### [TRY IT]
Return all of the data exactly, with nothing left out but the pictures.

### [INFORMATION SHOWN]
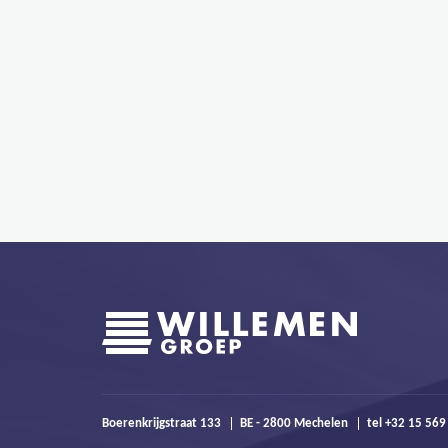
Boerenkrijgstraat 133
BE - 2800 Mechelen
tel +32 15 56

### [ANSWER FOR THIS EXERCISE]
Boerenkrijgstraat 133
BE - 2800 Mechelen
tel +32 15 56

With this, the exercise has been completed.